LAGOS State University, LASU, was conceived by the Governor Jakande government as a university which will not only provide university opportunities for Lagos State residents but for all Nigerians and which would quickly attain a national and global standard befitting Nigeria’s self-proclaimed Centre of Excellence.
I recall reading our Daddy’s, late Chief Sanu Sobowale, 1931-1990, copy of the lengthy proposals concerning LASU, when he served as the Commissioner for Justice and Attorney General for Lagos State. Furthermore, the education was going to be made affordable to ensure that nobody, brilliant, is denied the benefit of university for lack of funds. Those were lofty goals and to me, as an economist, the objectives were daunting.
Prof Obafunwa
Prof Obafunwa
Funds, which even in the early 1980s were more readily available, compared with the demands now placed on public finance, would always be a challenge to governments and to the university authorities. There was no question about that. But, institutional integrity has nothing to do with funds. It is a matter of leadership.
Nothing has changed that perspective regarding the goals of the university. Today, even the most generous observer of LASU must agree that it is not a national leader; it is far from being one of the top on the continent. Its rank globally had better be forgotten. Granted, some might argue that LASU cannot be expected to have attained the standards of universities started centuries ago – Oxford, 13th century, or Harvard, 1636 – as well as other great global universities in just a few decades.
Universities require years to secure their reputations, based on the quality of the graduates they send to the global market in all disciplines. But, every university, once established, must strive to achieve ever increasing standards in those courses it offers to its students at all levels. Those certificates issued are like national currencies – each has its global acceptability and convertibility.
That explains why nations always jealously guard the value of their currency. Universities do the same with their certificates. And, just as a nation’s currency loses acceptability, once it is mismanaged, or riddled with counterfeits, a university which places its own certificates under suspicion will work for years to restore its integrity.
Restoration of integrity
That is what makes the handling of the nineteen Ph. Ds withdrawn so painful to me as a Lagosian and a Nigerian. The collateral damage will turn out to be larger than anything imaginable by the authorities. Because the matter might eventually end up in the law courts, I hope this will not be regarded as contempt. However, the matter raises a lot of questions needing answers and which the explanations given had not satisfactorily addressed.

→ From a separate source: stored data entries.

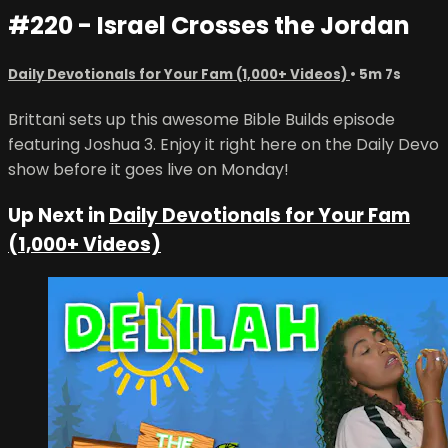
#220 - Israel Crosses the Jordan
Daily Devotionals for Your Fam (1,000+ Videos)
• 5m 7s
Brittani sets up this awesome Bible Builds episode
featuring Joshua 3. Enjoy it right here on the Daily Devo
show before it goes live on Monday!
Up Next in
Daily Devotionals for Your Fam
(1,000+ Videos)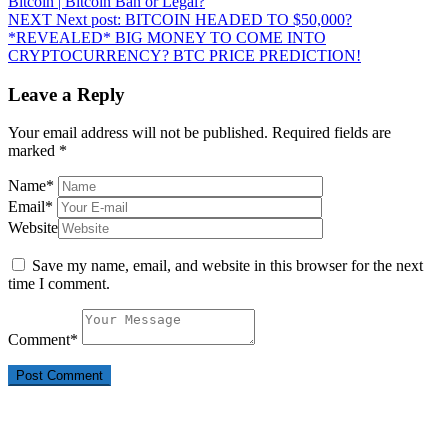
Bitcoin | Bitcoin Ban or Legal?
NEXT
Next post:
BITCOIN HEADED TO $50,000?
*REVEALED* BIG MONEY TO COME INTO
CRYPTOCURRENCY? BTC PRICE PREDICTION!
Leave a Reply
Your email address will not be published.
Required fields are
marked
*
Name
*
Email
*
Website
Save my name, email, and website in this browser for the next
time I comment.
Comment
*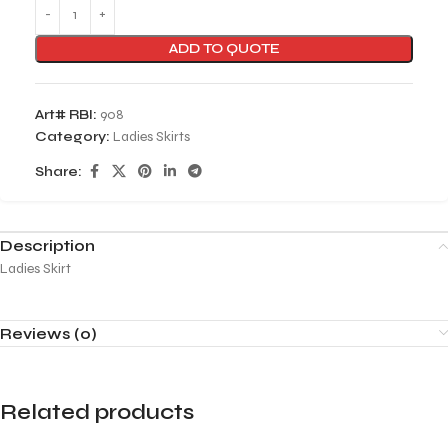
ADD TO QUOTE
Art# RBI:
908
Category:
Ladies Skirts
Share:
Description
Ladies Skirt
Reviews (0)
Related products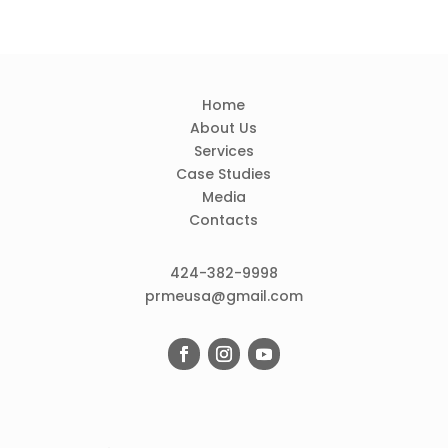
Home
About Us
Services
Case Studies
Media
Contacts
424-382-9998
prmeusa@gmail.com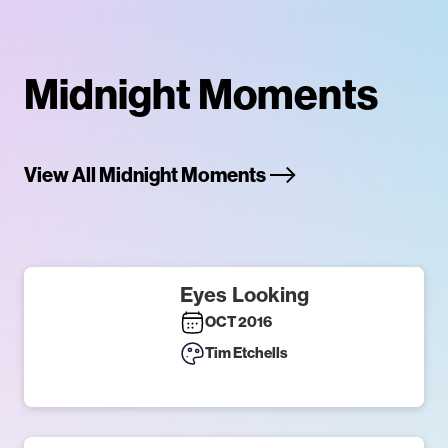
Midnight Moments
View All Midnight Moments
Eyes Looking
OCT 2016
Tim Etchells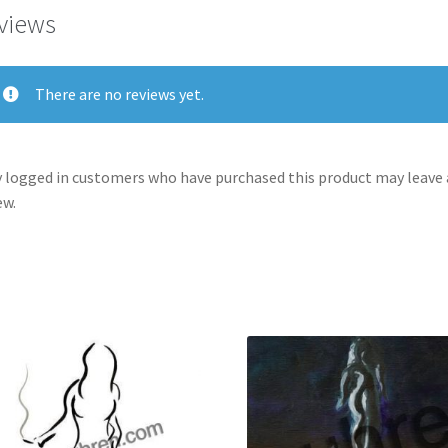
views
There are no reviews yet.
 logged in customers who have purchased this product may leave 
ew.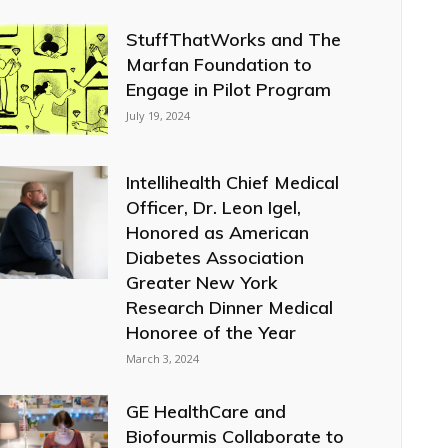
StuffThatWorks and The
Marfan Foundation to
Engage in Pilot Program
July 19, 2024
Intellihealth Chief Medical
Officer, Dr. Leon Igel,
Honored as American
Diabetes Association
Greater New York
Research Dinner Medical
Honoree of the Year
March 3, 2024
GE HealthCare and
Biofourmis Collaborate to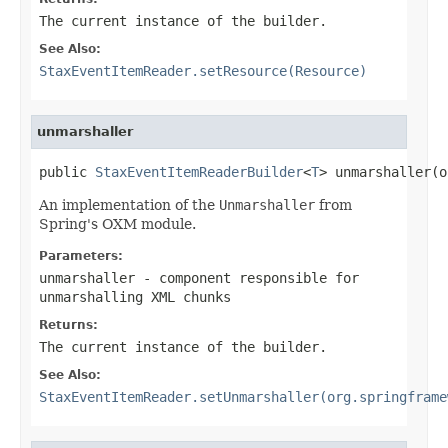
The current instance of the builder.
See Also:
StaxEventItemReader.setResource(Resource)
unmarshaller
public 
StaxEventItemReaderBuilder
<
T
> unmarshaller(o
An implementation of the
Unmarshaller
from
Spring's OXM module.
Parameters:
unmarshaller
- component responsible for
unmarshalling XML chunks
Returns:
The current instance of the builder.
See Also:
StaxEventItemReader.setUnmarshaller(org.springframe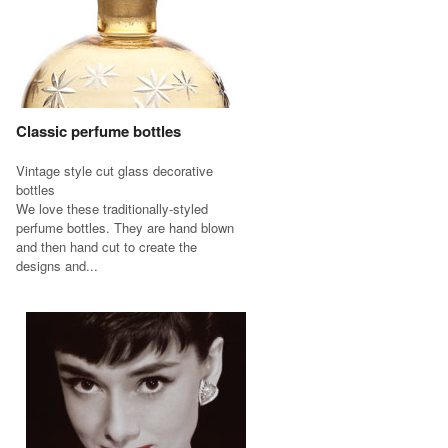
Classic perfume bottles
Vintage style cut glass decorative
bottles
We love these traditionally-styled
perfume bottles. They are hand blown
and then hand cut to create the
designs and...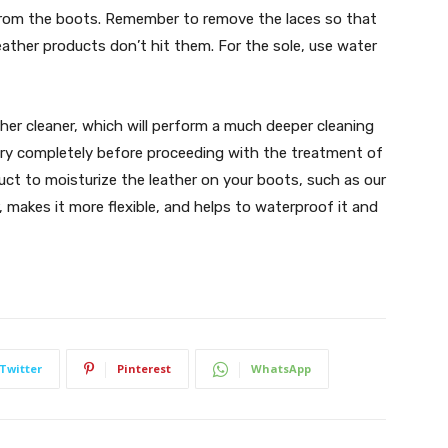
from the boots. Remember to remove the laces so that
eather products don’t hit them. For the sole, use water
ather cleaner, which will perform a much deeper cleaning
 dry completely before proceeding with the treatment of
duct to moisturize the leather on your boots, such as our
 makes it more flexible, and helps to waterproof it and
Twitter
Pinterest
WhatsApp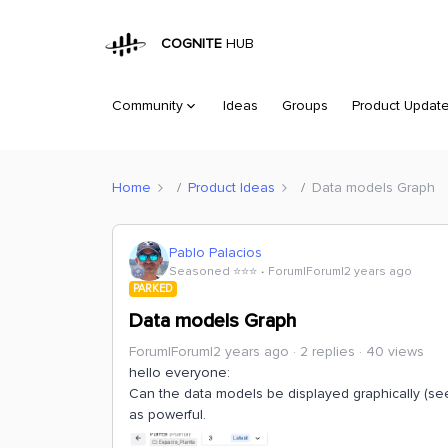
COGNITE
HUB
Community
Ideas
Groups
Product Updat
Home
Product Ideas
Data models Graph
Pablo Palacios
Seasoned ⭐️⭐️⭐️
Forum|Forum|2 years ago
PARKED
Data models Graph
Forum|Forum|2 years ago
2 replies
40 views
hello everyone:
Can the data models be displayed graphically (see 
as powerful.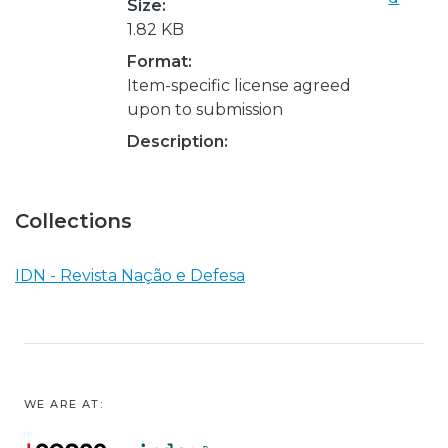
Size:
1.82 KB
Format:
Item-specific license agreed
upon to submission
Description:
Collections
IDN - Revista Nação e Defesa
WE ARE AT: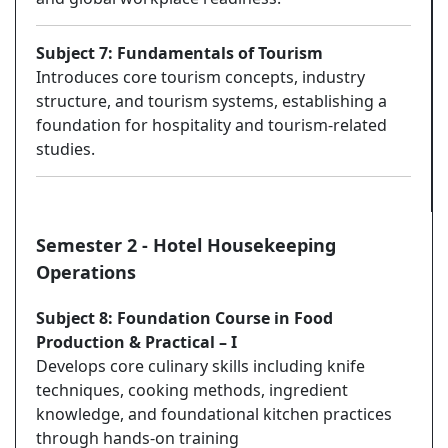
Subject 7: Fundamentals of Tourism
Introduces core tourism concepts, industry
structure, and tourism systems, establishing a
foundation for hospitality and tourism-related
studies.
Semester 2 - Hotel Housekeeping
Operations
Subject 8: Foundation Course in Food
Production & Practical – I
Develops core culinary skills including knife
techniques, cooking methods, ingredient
knowledge, and foundational kitchen practices
through hands-on training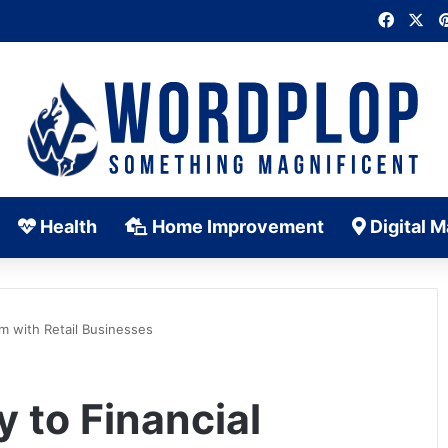
Faceb
X
Health
Home Improvement
Digital M
m with Retail Businesses
 to Financial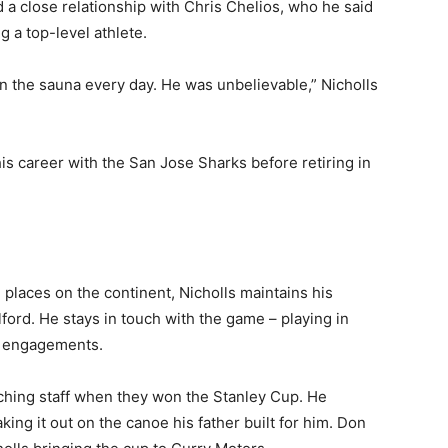
d a close relationship with Chris Chelios, who he said
g a top-level athlete.
in the sauna every day. He was unbelievable,” Nicholls
his career with the San Jose Sharks before retiring in
 places on the continent, Nicholls maintains his
ford. He stays in touch with the game – playing in
ng engagements.
ching staff when they won the Stanley Cup. He
ng it out on the canoe his father built for him. Don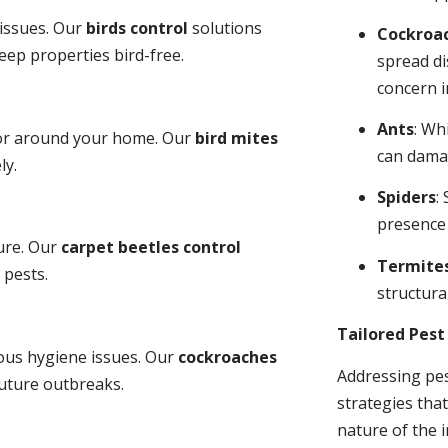
 issues. Our
birds control
solutions
Cockroa
ep properties bird-free.
spread di
concern i
Ants
: Wh
 or around your home. Our
bird mites
can dama
ly.
Spiders
:
presence
ure. Our
carpet beetles control
Termite
 pests.
structural
Tailored Pes
ious hygiene issues. Our
cockroaches
Addressing pes
future outbreaks.
strategies tha
nature of the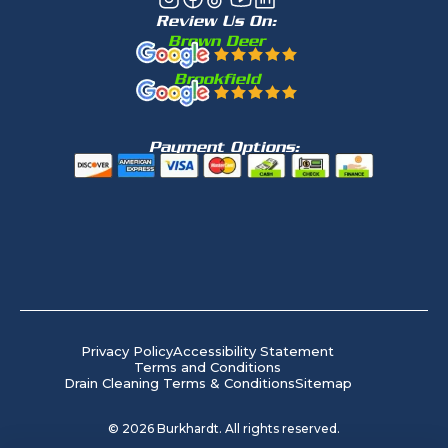
Review Us On:
Brown Deer
Brookfield
Payment Options:
Privacy Policy
Accessibility Statement
Terms and Conditions
Drain Cleaning Terms & Conditions
Sitemap
©
2026
Burkhardt. All rights reserved.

To begin with, most people are under the impression that every university follows laid down procedures when awarding degrees and giving certificates at all levels. It is also generally taken for granted that no single person or department is allowed to grant awards without checks and balances by others.
The most obvious question is: were the procedures violated when these doctorate degrees being recalled were awarded and who did? A related question is: why has it taken so long to detect the irregularities which dictated the withdrawal of the certificates? But, the most troubling question is: since very few doctorate degree certificates are issued, compared to undergraduate degrees, how can anyone be sure that a university which messes up on nineteen has not been fouling up on the several hundred bachelors degrees it issues annually and for how long?
I read the interview granted by the Vice Chancellor, Professor John Obafunwa, and while admiring his moral courage in taking the bull by the horns, could not help wondering if he had considered other options before going public with the withdrawals. It is possible that withdrawal, which had been done, could have waited until all the relevant issues had been sorted out.
At the moment, some people had been punished by being disgraced publicly, and the general public is not even sure what the offences committed were and who was the culprit. Is it possible, as some of those affected were claiming, that LASU had deliberately or inadvertently punished the victims of what might have been gross mismanagement by the authorities of the university itself?